Desde 4 de agosto, gastos com anúncios no Facebook e Instagram ultrapassam R$ 14 milhões. Apenas entre os dias 9 e 15 de outubro, foram mais de R$ 4,3 milhões em impulsionamentos de conteúdos sobre temas sociais, eleições ou política nessas redes. Os maiores anunciantes foram dois candidatos à Prefeitura de Fortaleza: Sarto (PDT) e Capitão Wagner (PROS), que juntos aportaram mais de R$ 300 mil na última semana. Entre os políticos, o terceiro lugar em investimento nesse serviço é uma candidata a vereadora no Recife, Andreza Romero (PP). Em quarto, Célio Studart (PV), também candidato à prefeitura da capital cearense. Os dados foram extraídos da Biblioteca de Anúncios do Facebook.

Apesar dos destaques cearenses, São Paulo é o estado que lidera quando somados os recursos empregados na plataforma. Ao todo, foram mais de R$ 980 mil em uma semana. Mas, enquanto nesse caso há diversos candidatos impulsionando, no Ceará a prática é mais restrita e o volume dedicado por poucos políticos é enorme. A soma dos gastos ultrapassa R$ 587 mil, mas apenas aqueles três candidatos à prefeitura concentram mais de 60% do total.

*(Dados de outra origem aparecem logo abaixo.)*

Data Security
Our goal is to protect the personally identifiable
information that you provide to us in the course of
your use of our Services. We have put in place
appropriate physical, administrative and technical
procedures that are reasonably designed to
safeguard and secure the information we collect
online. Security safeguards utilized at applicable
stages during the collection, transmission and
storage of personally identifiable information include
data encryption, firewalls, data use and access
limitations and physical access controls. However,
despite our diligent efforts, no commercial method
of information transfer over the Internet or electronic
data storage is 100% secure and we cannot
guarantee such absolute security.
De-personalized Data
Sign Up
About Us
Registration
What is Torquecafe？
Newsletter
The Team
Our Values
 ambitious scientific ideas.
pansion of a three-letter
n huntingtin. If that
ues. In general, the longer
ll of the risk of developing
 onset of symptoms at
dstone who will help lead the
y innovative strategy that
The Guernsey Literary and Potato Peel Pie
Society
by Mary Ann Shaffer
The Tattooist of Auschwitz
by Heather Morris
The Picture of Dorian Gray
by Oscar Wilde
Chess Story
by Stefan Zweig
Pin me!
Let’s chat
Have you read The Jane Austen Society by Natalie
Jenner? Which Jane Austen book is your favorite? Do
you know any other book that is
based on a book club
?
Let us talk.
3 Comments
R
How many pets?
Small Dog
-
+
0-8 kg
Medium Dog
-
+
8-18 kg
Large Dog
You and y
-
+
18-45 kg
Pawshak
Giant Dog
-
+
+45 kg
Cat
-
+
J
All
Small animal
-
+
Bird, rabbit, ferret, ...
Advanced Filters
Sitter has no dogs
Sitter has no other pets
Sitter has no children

Pouco conhecido pelo grande eleitorado, embora acumule mandatos e presida atualmente a Assembleia Legislativa, Sarto dedicou mais de R$ 178,5 mil no período analisado. Os anúncios mais recorrentes trazem textos como “Conheça um pouco mais sobre a trajetória de Sarto e conheça as propostas que vão fazer Fortaleza cada vez melhor” e “O Time 12 só cresce!”. Também publicações com o prefeito Roberto Cláudio (PDT) e sobre o resultado da pesquisa Ibope, que mostrou Sarto em terceiro lugar, com 16% das intenções de voto, foram estimulados. Nos últimos dois dias, o candidato passou a publicar, além de conteúdos com caráter de apresentação, propostas sobre saúde e mobilidade.

Capitão Wagner, por sua vez, pagou em uma semana R$ 123,6 mil em anúncios. Liderando as pesquisas de intenção de votos, Wagner tem buscado se apresentar de forma mais humanizada e diversa, evitando a monotemática imagem de capitão que o consagrou, mas que impõe limites para ampliação do eleitorado e está arranhada devido à repercussão negativa da última greve de policiais militares no Ceará, no início do ano.

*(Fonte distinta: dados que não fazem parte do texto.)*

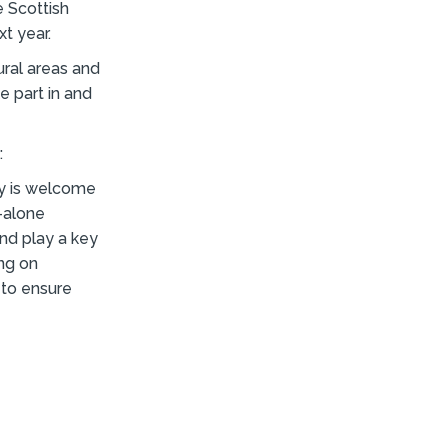
e Scottish
t year.
ural areas and
e part in and
:
y is welcome
-alone
and play a key
ing on
 to ensure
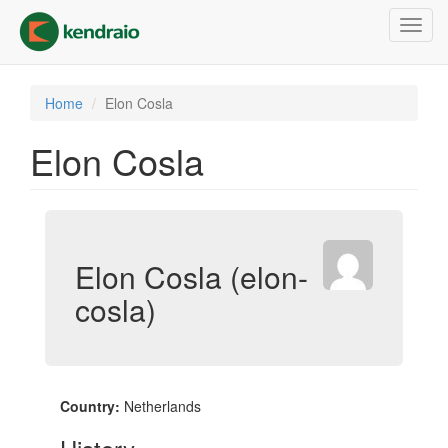
Skip
Toggl
to
navig
main
content
Home
Elon Cosla
Elon Cosla
Elon Cosla (elon-
cosla)
Country:
Netherlands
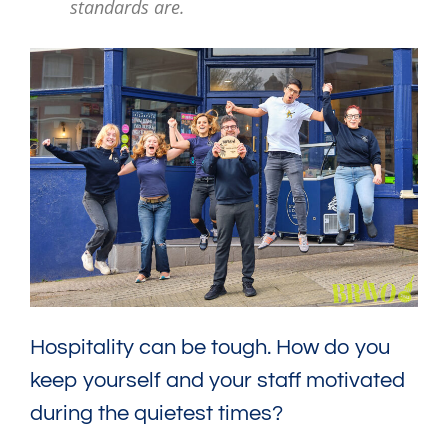
standards are.
Hospitality can be tough. How do you
keep yourself and your staff motivated
during the quietest times?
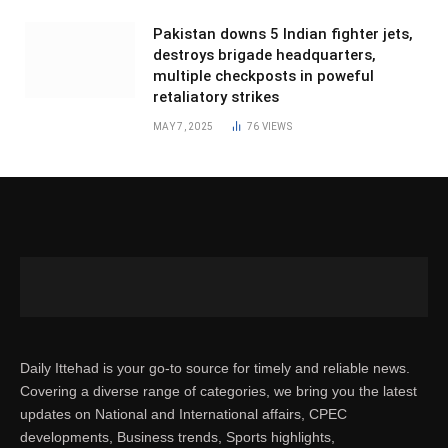
Pakistan downs 5 Indian fighter jets,
destroys brigade headquarters,
multiple checkposts in poweful
retaliatory strikes
MAY 7, 2025
76
VIEWS
Daily Ittehad is your go-to source for timely and reliable news.
Covering a diverse range of categories, we bring you the latest
updates on National and International affairs, CPEC
developments, Business trends, Sports highlights,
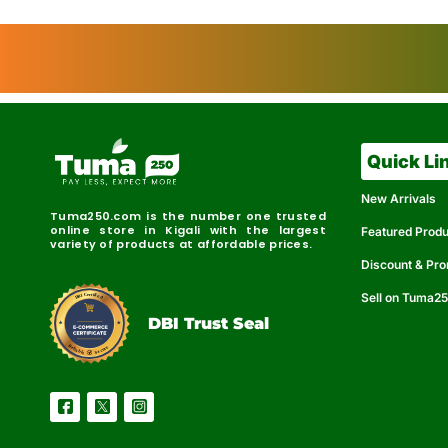
Quick Li
New Arrivals
Tuma250.com is the number one trusted
online store in Kigali with the largest
Featured Prod
variety of products at affordable prices.
Discount & Pr
Sell on Tuma2
r
e
t
C
i
fi
I
e
B
d
D
DBI Trust Seal
R
e
e
r
l
u
i
a
c
b
e
l
S
e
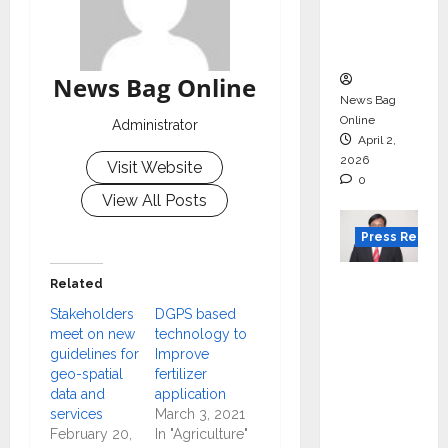
degree
courses
in 2026.
News Bag Online
News Bag
Online
Administrator
April 2,
2026
Visit Website
0
View All Posts
Press Releas
VerSe
Related
Innovati
Stakeholders
DGPS based
on
meet on new
technology to
guidelines for
Improve
Appoint
geo-spatial
fertilizer
s P.R.
data and
application
Ramesh
services
March 3, 2021
as
February 20,
In "Agriculture"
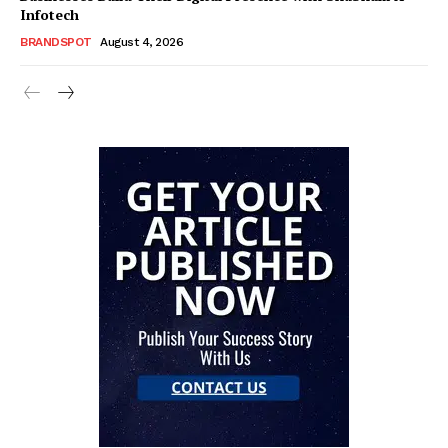
Infotech
BRANDSPOT
August 4, 2026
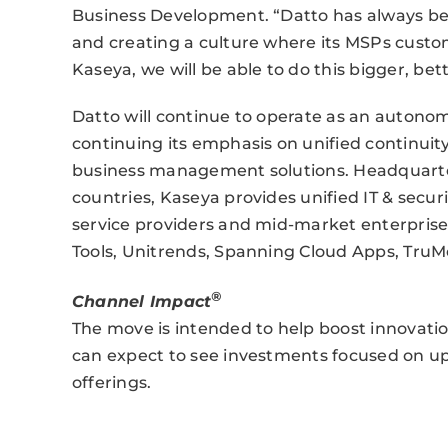
Business Development. “Datto has always be
and creating a culture where its MSPs custo
Kaseya, we will be able to do this bigger, bet
Datto will continue to operate as an autono
continuing its emphasis on unified continu
business management solutions. Headquarte
countries, Kaseya provides unified IT & se
service providers and mid-market enterprise
Tools, Unitrends, Spanning Cloud Apps, Tru
®
Channel Impact
The move is intended to help boost innovati
can expect to see investments focused on up
offerings.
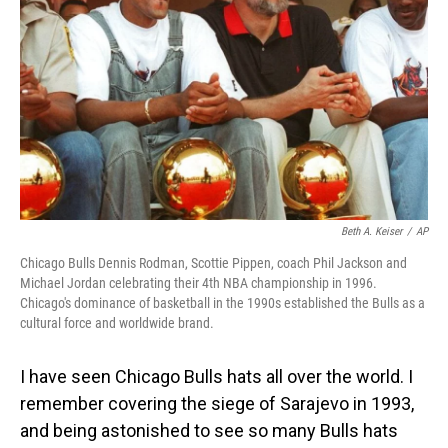
Beth A. Keiser
/
AP
Chicago Bulls Dennis Rodman, Scottie Pippen, coach Phil Jackson and
Michael Jordan celebrating their 4th NBA championship in 1996.
Chicago's dominance of basketball in the 1990s established the Bulls as a
cultural force and worldwide brand.
I have seen Chicago Bulls hats all over the world. I
remember covering the siege of Sarajevo in 1993,
and being astonished to see so many Bulls hats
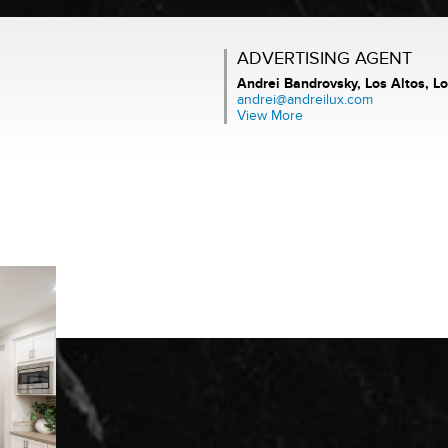
ADVERTISING AGENT
Andrei Bandrovsky,
Los Altos, Lo
andrei@andreilux.com
View More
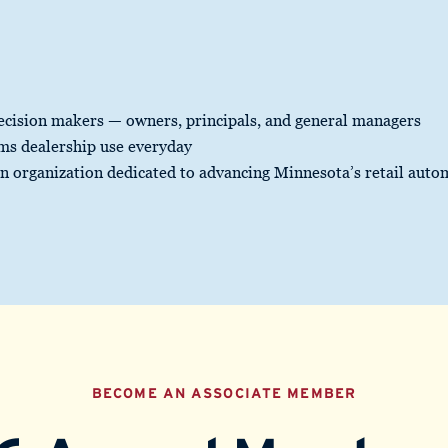
ecision makers — owners, principals, and general managers
rms dealership use everyday
an organization dedicated to advancing Minnesota’s retail auto
BECOME AN ASSOCIATE MEMBER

A estratégia de diversificação de imagem de Wagner se revela na TV, onde o candidato tem apresentado programas que ressaltam sua atuação como professor, e também nos anúncios nas redes sociais, mais diversos do que o que se vê no caso de Sarto. Fotos com família e animais, chamados para lives de comentários sobre filmes e outros conteúdos, muitos com estética jovial, foram impulsionados. Nenhum anúncio na última semana fez menção ao presidente Jair Bolsonaro, que declarou apoio ao capitão ao longo do período analisado, o que é um indício de que esse apoio está sendo trabalhado em espaços de comunicação mais segmentados, como grupos de WhatsApp.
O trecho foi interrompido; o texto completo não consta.